Établir la réalité d’un besoin en assistance par une tierce personne peut être relativement facile, mais en fixer la quotité sera parfois plus complexe.
Il conviendra donc de s’entourer d’avis d’experts, d’attestations et de tous autres documents de nature à établir cette durée quotidienne pour permettre au juge de se prononcer.
II- Sur l’indemnisation de la victime assistée gratuitement
La difficulté que présente l’indemnisation de la victime qui se fait aider par un membre de sa famille ou par un tiers qui intervient gracieusement est que ce poste d’assistance par une tierce personne ne représente aucun coût financier.
Par conséquent, certains considéraient qu’à ce titre, aucune indemnisation n’était due.

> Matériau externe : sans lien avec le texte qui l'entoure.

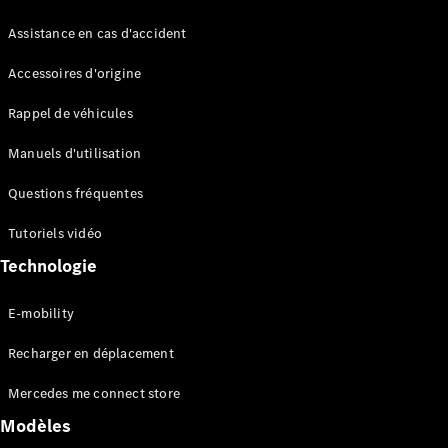
Assistance en cas d'accident
Accessoires d'origine
Rappel de véhicules
Tous les
Monospaces
Manuels d'utilisation
EQV
Électrique
Classe V
Questions fréquentes
Marco Polo
Tutoriels vidéo
Configurateur
Technologie
Mercedes-
Benz Store
E-mobility
Recharger en déplacement
Véhicules utilitaires
Mercedes me connect store
Configurateur
Modèles
Mercedes-Benz Store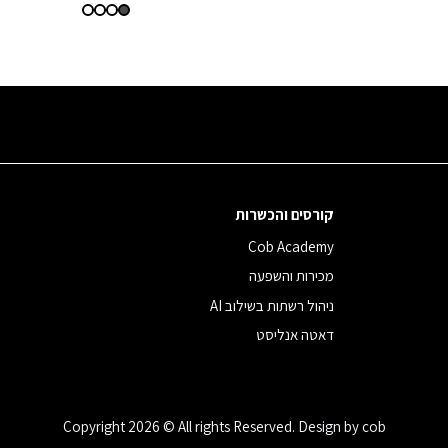
קורסים והכשרות
Cob Academy
מכירות והשפעה
ניהול רשתות בשילוב AI
דאטה אנליסט
Copyright 2026 © All rights Reserved. Design by cob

Seule la personne fournissant l’aide pouvait demander une réparation pour le temps passé à s’occuper de la victime.
Ce n’est donc pas la victime qui avait droit à l’indemnisation mais la tierce personne en guise de "salaire" ou en tout cas de compensation.
Par un arrêt du 22 février 2010 (n°313333, mentionné aux tables) le Conseil d’Etat a rappelé que « lorsque, au nombre des conséquences dommageables d’un accident engageant la responsabilité d’une personne publique, figure la nécessité pour la victime de recourir à l’assistance d’une tierce personne à domicile pour les actes de la vie courante, la circonstance que cette assistance serait assurée par un membre de sa famille est, par elle-même, sans incidence sur le droit de la victime à en être indemnisée ».
Il a par ailleurs reprécisé que « le principe de la réparation intégrale du préjudice impose que les frais liés à l’assistance à domicile de la victime par une tierce personne, alors même qu’elle serait assurée par un membre de sa famille, soient évalués à une somme qui ne saurait être inférieure au montant du salaire minimum augmenté des charges sociales, appliqué à une durée journalière, dans le respect des règles du droit du travail » (voir CE, 30 mars 2011, n°341222).
Par conséquent, non seulement la victime elle-même dispose du droit à indemnisation alors même qu’elle n’aurait rien payé ; mais en outre, cette indemnisation doit alors être au moins égale au salaire minimum augmenté des charges sociales.
En outre, l’indemnisation doit être faite dans le respect des règles du droit du travail ce qui signifie que le calcul du besoin doit prendre en considération les 5 semaines de congés par an auquel le salarié aurait droit et donc le salaire du remplaçant qui devra être embauché ; le cas échéant, on doit calculer le surcoût du tarif de nuit, prendre en compte le tarif pour le travail dominical ou les jours fériés…
Pour les arrérages – période qui s’est écoulée entre le fait générateur et la consolidation de l’état de santé – la victime peut donc obtenir le versement de sommes importantes.
Avec ces dernières jurisprudences, les droits des victimes en matière d’indemnisation gagnent du terrain, mais cela oblige à une attention accrue sur les calculs à réaliser et les pièces à fournir.